A decisão foi comunicada aos funcionários através de uma mensagem interna enviada pelo novo director-executivo, Josh D’Amaro, que justificou a medida com a necessidade de construir uma estrutura mais ágil e tecnologicamente preparada para o futuro.
Segundo informações avançadas por fontes ligadas ao processo, os cortes vão afectar várias áreas estratégicas da empresa, incluindo marketing, estúdios, televisão, ESPN, produtos, tecnologia e algumas funções corporativas.
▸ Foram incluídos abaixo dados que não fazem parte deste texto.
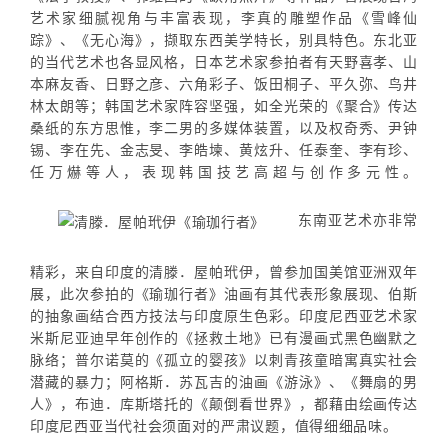
艺术家细腻视角与丰富表现，李真的雕塑作品《雪峰仙
踪》、《无心海》，撷取东西美学特长，别具特色。东北亚
的当代艺术也各显风格，日本艺术家参拍者有天野喜孝、山
本麻友香、日野之彦、六角彩子、饭田桐子、平久弥、鸟井
林太朗等；韩国艺术家阵容坚强，如全光荣的《聚合》传达
桑纸的东方思惟，李二男的多媒体装置，以及权奇秀、尹钟
锡、李在先、金志旻、李皓堜、黄炫升、任泰奎、李有珍、
任万爀等人，表现韩国技艺高超与创作多元性。
东南亚艺术亦非常
精彩，来自印度的清滕．屋帕玳伊，曾参加国美馆亚洲双年
展，此次参拍的《瑜珈行者》油画有其代表形象展现、伯斯
的抽象画结合西方技法与印度原生色彩。印度尼西亚艺术家
米斯尼亚迪早年创作的《拯救土地》已有漫画式黑色幽默之
脉络；普尔诺莫的《孤立的婴孩》以刺青孩童暗寓真实社会
潜藏的暴力；阿格斯．苏瓦吉的油画《游泳》、《舞扇的男
人》，布迪．库斯塔托的《颠倒看世界》，都藉由绘画传达
印度尼西亚当代社会须面对的严肃议题，值得细细品味。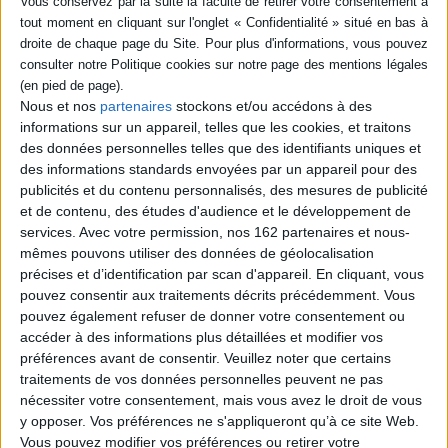
nac
Auteur :
Jean-Christophe
Éditeur :
Gallimard
ière
Rufin
35,00 €
Éditeur :
Gallimard
9,50 €
Nous et nos
partenaires
stockons et/ou accédons à des
informations sur un appareil, telles que les cookies, et traitons
des données personnelles telles que des identifiants uniques et
des informations standards envoyées par un appareil pour des
publicités et du contenu personnalisés, des mesures de publicité
et de contenu, des études d'audience et le développement de
Sélections de livres
services.
Avec votre permission, nos 162 partenaires et nous-
mêmes pouvons utiliser des données de géolocalisation
Romans policiers
Policier
Polar
Thriller
précises et d’identification par scan d'appareil. En cliquant, vous
Noël - Les indispensables du rayon polar
pouvez consentir aux traitements décrits précédemment. Vous
pouvez également refuser de donner votre consentement ou
Les grands noms du polar se donnent rendez-vous sous le sapin,
succès et frissons garantis...
accéder à des informations plus détaillées et modifier vos
préférences avant de consentir.
Veuillez noter que certains
traitements de vos données personnelles peuvent ne pas
nécessiter votre consentement, mais vous avez le droit de vous
y opposer. Vos préférences ne s'appliqueront qu’à ce site Web.
Vous pouvez modifier vos préférences ou retirer votre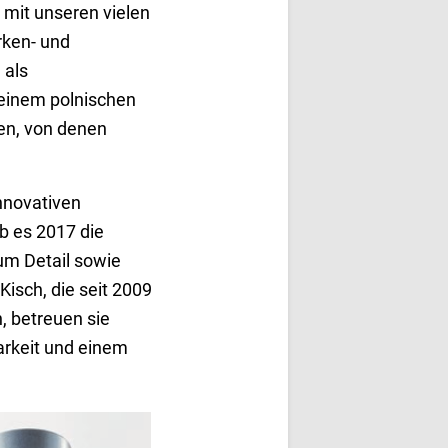
 mit unseren vielen
rken- und
 als
t einem polnischen
den, von denen
nnovativen
b es 2017 die
um Detail sowie
isch, die seit 2009
, betreuen sie
rkeit und einem
ten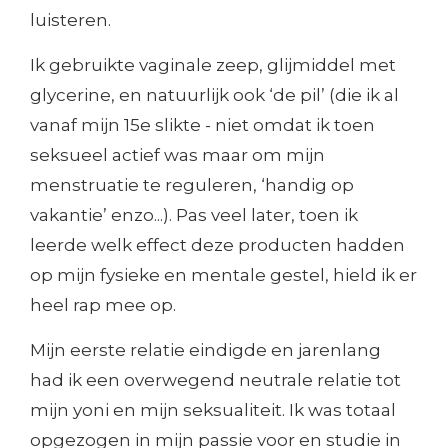
luisteren.
Ik gebruikte vaginale zeep, glijmiddel met
glycerine, en natuurlijk ook ‘de pil’ (die ik al
vanaf mijn 15e slikte - niet omdat ik toen
seksueel actief was maar om mijn
menstruatie te reguleren, ‘handig op
vakantie’ enzo...). Pas veel later, toen ik
leerde welk effect deze producten hadden
op mijn fysieke en mentale gestel, hield ik er
heel rap mee op.
Mijn eerste relatie eindigde en jarenlang
had ik een overwegend neutrale relatie tot
mijn yoni en mijn seksualiteit. Ik was totaal
opgezogen in mijn passie voor en studie in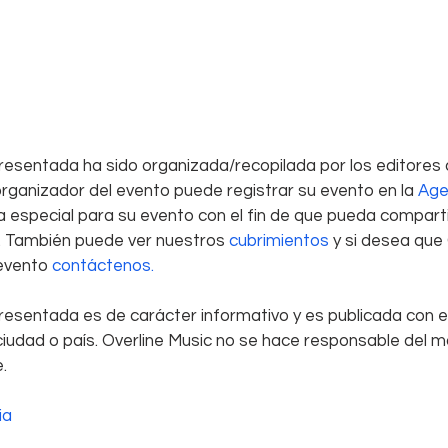
resentada ha sido organizada/recopilada por los editores 
 organizador del evento puede registrar su evento en la 
Age
a especial para su evento con el fin de que pueda compartirl
o. También puede ver nuestros
 cubrimientos 
y si desea que 
evento 
contáctenos. 
resentada es de carácter informativo y es publicada con el
ciudad o país. Overline Music no se hace responsable del ma
. 
ia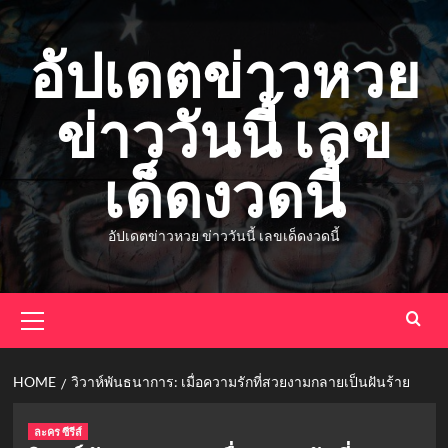
Skip
to
อัปเดตข่าวหวย
content
ข่าววันนี้ เลข
เด็ดงวดนี้
อัปเดตข่าวหวย ข่าววันนี้ เลขเด็ดงวดนี้
Primary
Menu
HOME
วิวาห์พันธนาการ: เมื่อความรักที่สวยงามกลายเป็นฝันร้าย
ละคร ซีรีส์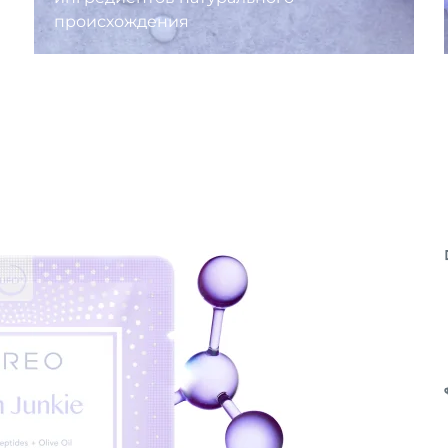
происхождения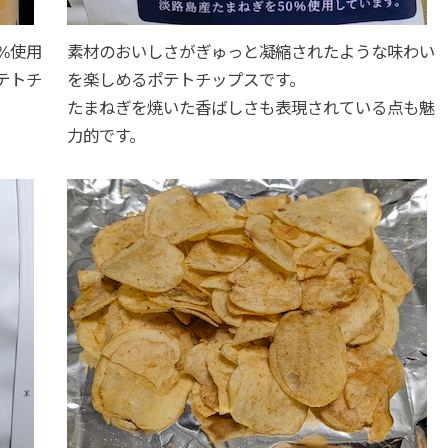
%使用
素材のおいしさがぎゅっと凝縮されたような味わい
テトチ
を楽しめるポテトチップスです。
たまねぎを焼いた香ばしさも表現されている点も魅
力的です。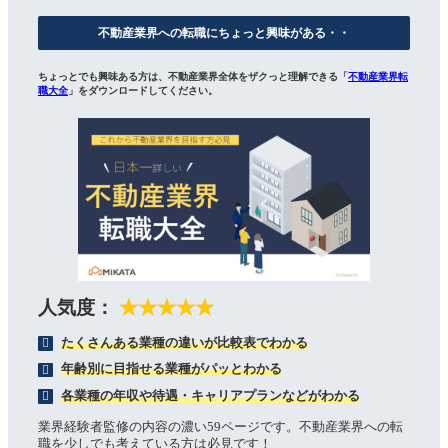
不動産業界への転職にちょっと興味がある・・
ちょっとでも興味ある方は、不動産業界全体をザクっと理解できる「
不動産業界転
職大全
」をダウンロードしてください。
人気度：
★★★★★
たくさんある業種の違いが比較表でわかる
年齢別に目指せる業種がパッとわかる
各業種の年収や待遇・キャリアプランなどがわかる
業界経験者監修の内容の濃い59ページです。不動産業界への転
職を少しでも考えている方は必見です！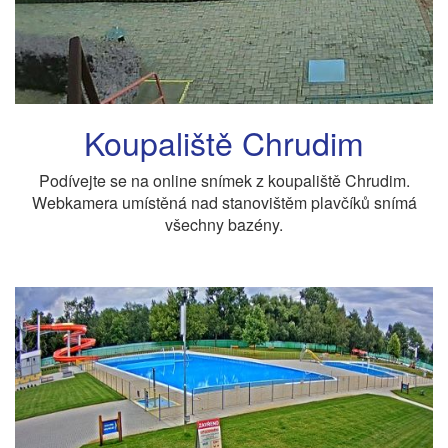
Koupaliště Chrudim
Podívejte se na online snímek z koupaliště Chrudim.
Webkamera umístěná nad stanovištěm plavčíků snímá
všechny bazény.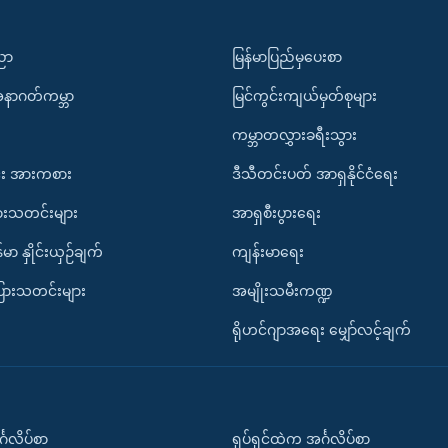
ပညာ
မြန်မာပြည်မှပေးစာ
အနာဂတ်ကမ္ဘာ
မြင်ကွင်းကျယ်မှတ်စုများ
ကမ္ဘာတလွှားခရီးသွား
း အားကစား
ဒီသီတင်းပတ် အာရှနိုင်ငံရေး
ားသတင်းများ
အာရှစီးပွားရေး
်မာ နှိုင်းယှဉ်ချက်
ကျန်းမာရေး
ပြားသတင်းများ
အမျိုးသမီးကဏ္ဍ
ရိုဟင်ဂျာအရေး မျှော်လင့်ချက်
်္ဂလိပ်စာ
ရုပ်ရှင်ထဲက အင်္ဂလိပ်စာ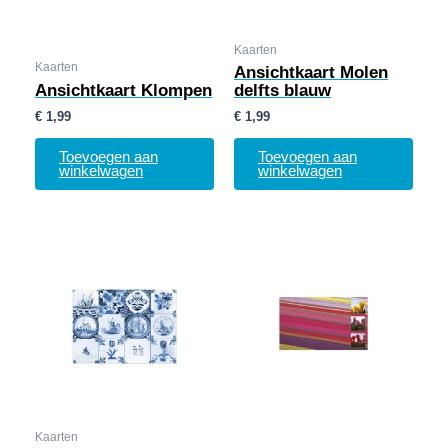
Kaarten
Kaarten
Ansichtkaart Molen
Ansichtkaart Klompen
delfts blauw
€
1,99
€
1,99
Toevoegen aan
Toevoegen aan
winkelwagen
winkelwagen
Kaarten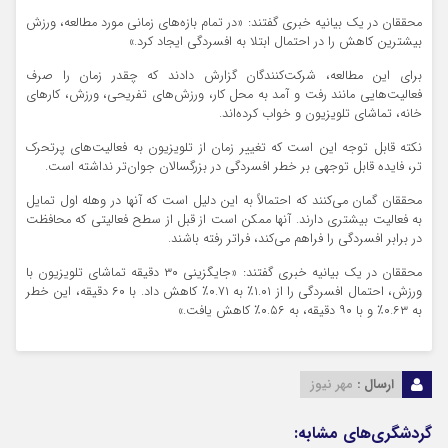
محققان در یک بیانیه خبری گفتند: «در تمام بازه‌های زمانی مورد مطالعه، ورزش
بیشترین کاهش را در احتمال ابتلا به افسردگی ایجاد کرد.»
برای این مطالعه، شرکت‌کنندگان گزارش دادند که چقدر زمان را صرف
فعالیت‌هایی مانند رفت و آمد به محل کار، ورزش‌های تفریحی، ورزش، کارهای
خانه، تماشای تلویزیون و خواب کرده‌اند.
نکته قابل توجه این است که تغییر زمان از تلویزیون به فعالیت‌های پرتحرک
تر، فایده قابل توجهی بر خطر افسردگی در بزرگسالان جوان‌تر نداشته است.
محققان گمان می‌کنند که احتمالاً به این دلیل است که آنها در وهله اول تمایل
به فعالیت بیشتری دارند. آنها ممکن است از قبل از سطح فعالیتی که محافظت
در برابر افسردگی را فراهم می‌کند، فراتر رفته باشند.
محققان در یک بیانیه خبری گفتند: «جایگزینی ۳۰ دقیقه تماشای تلویزیون با
ورزش، احتمال افسردگی را از ۱.۰۱٪ به ۰.۷۱٪ کاهش داد. با ۶۰ دقیقه، این خطر
به ۰.۶۳٪ و با ۹۰ دقیقه، به ۰.۵۶٪ کاهش یافت.»
ارسال :
مهر نیوز
گردشگری‌های مشابه: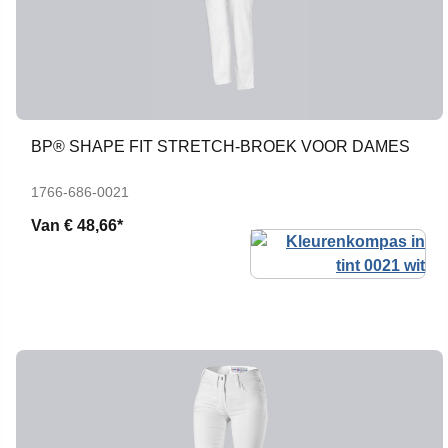
BP® SHAPE FIT STRETCH-BROEK VOOR DAMES
1766-686-0021
Van
€ 48,66*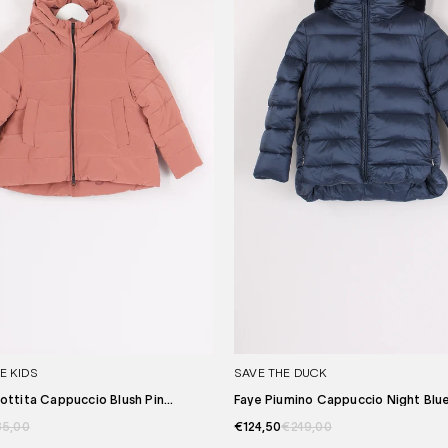
E KIDS
SAVE THE DUCK
ttita Cappuccio Blush Pin...
Faye Piumino Cappuccio Night Blu
35,00
€124,50
€249,00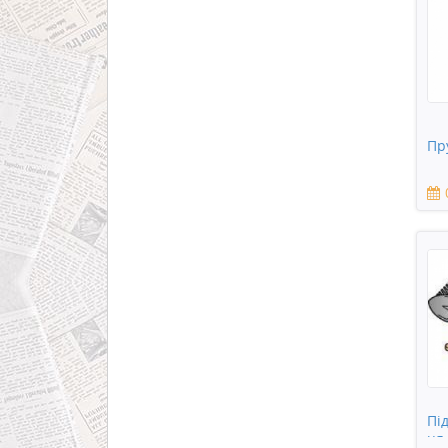
Пр
Пі
ця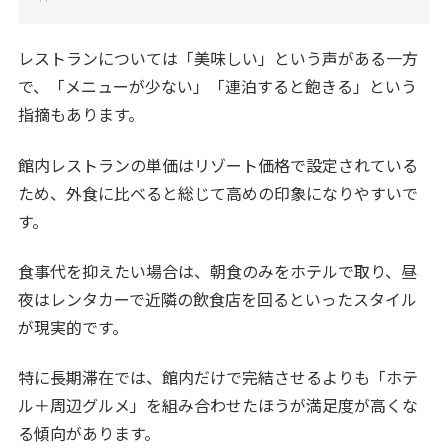
レストランについては「美味しい」という声がある一方
で、「メニューが少ない」「連泊すると飽きる」という
指摘もあります。
館内レストランの単価はリゾート価格で設定されている
ため、外食に比べると総じて高めの印象になりやすいで
す。
食事代を抑えたい場合は、朝食のみをホテルで取り、昼
夜はレンタカーで近隣の飲食店を回るといったスタイル
が現実的です。
特に長期滞在では、館内だけで完結させるよりも「ホテ
ル＋周辺グルメ」を組み合わせたほうが満足度が高くな
る傾向があります。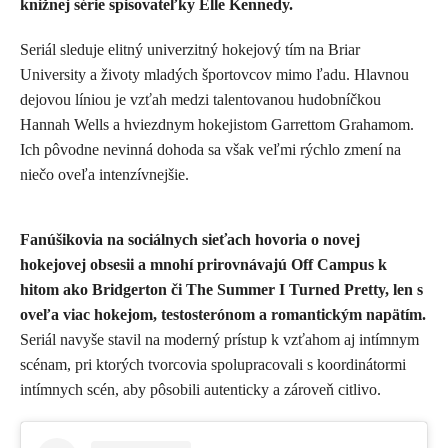
knižnej série spisovateľky
Elle Kennedy
.
Seriál sleduje elitný univerzitný hokejový tím na Briar
University a životy mladých športovcov mimo ľadu. Hlavnou
dejovou líniou je vzťah medzi talentovanou hudobníčkou
Hannah Wells a hviezdnym hokejistom Garrettom Grahamom.
Ich pôvodne nevinná dohoda sa však veľmi rýchlo zmení na
niečo oveľa intenzívnejšie.
Fanúšikovia na sociálnych sieťach hovoria o novej
hokejovej obsesii a mnohí prirovnávajú Off Campus k
hitom ako Bridgerton či The Summer I Turned Pretty, len s
oveľa viac hokejom, testosterónom a romantickým napätím.
Seriál navyše stavil na moderný prístup k vzťahom aj intímnym
scénam, pri ktorých tvorcovia spolupracovali s koordinátormi
intímnych scén, aby pôsobili autenticky a zároveň citlivo.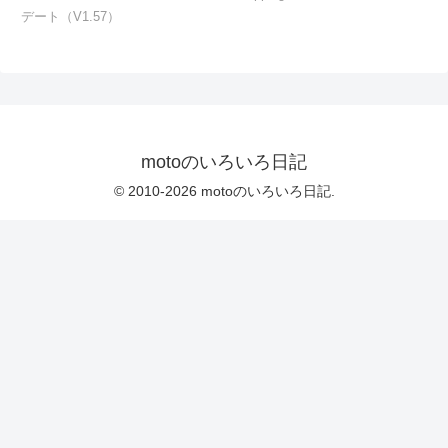
デート（V1.57）
motoのいろいろ日記
© 2010-2026 motoのいろいろ日記.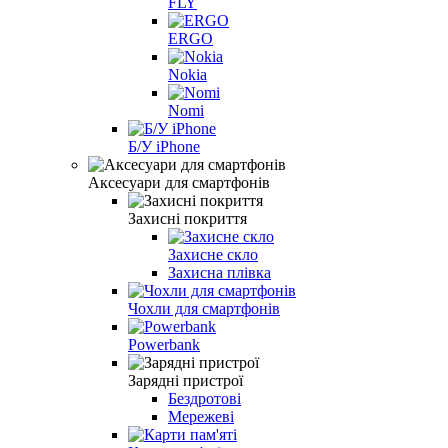
FLY
ERGO
Nokia
Nomi
Б/У iPhone
Аксесуари для смартфонів
Захисні покриття
Захисне скло
Захисна плівка
Чохли для смартфонів
Powerbank
Зарядні пристрої
Бездротові
Мережеві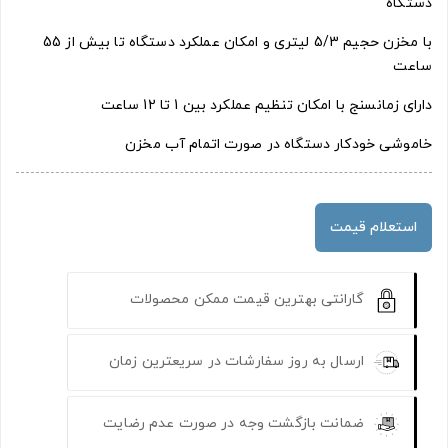
دستگاه
با مخزن حجیم 5/3 لیتری و امکان عملکرد دستگاه تا بیش از 55
ساعت
دارای زمانسنج با امکان تنظیم عملکرد بین 1 تا 12 ساعت
خاموشی خودکار دستگاه در صورت اتمام آب مخزن
استعلام قیمت
گارانتی بهترین قیمت ممکن محصولات
ارسال به روز سفارشات در سریعترین زمان
ضمانت بازگشت وجه در صورت عدم رضایت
A área de marketing surge entre as mais impactadas, depois de uma reorganização interna realizada no início do ano, numa tentativa de modernizar a promoção de conteúdos e melhorar a rentabilidade.
Tal como outras gigantes de Hollywood, a Disney enfrenta um ambiente económico mais exigente, marcado pela queda do mercado televisivo tradicional, pressão nas bilheteiras de cinema e concorrência crescente no sector do streaming.
Nos últimos anos, a empresa tem ajustado a sua estrutura para responder às mudanças de consumo, apostando mais nas plataformas digitais e na eficiência operacional.


A última grande vaga de despedimentos aconteceu em 2023, quando a Disney anunciou o corte de 7.000 empregos para gerar poupanças de 5,5 mil milhões de dólares e melhorar o desempenho financeiro.
De acordo com os dados mais recentes, a Disney empregava cerca de 231 mil trabalhadores no final do último exercício fiscal, mantendo-se como uma das maiores empresas globais de entretenimento.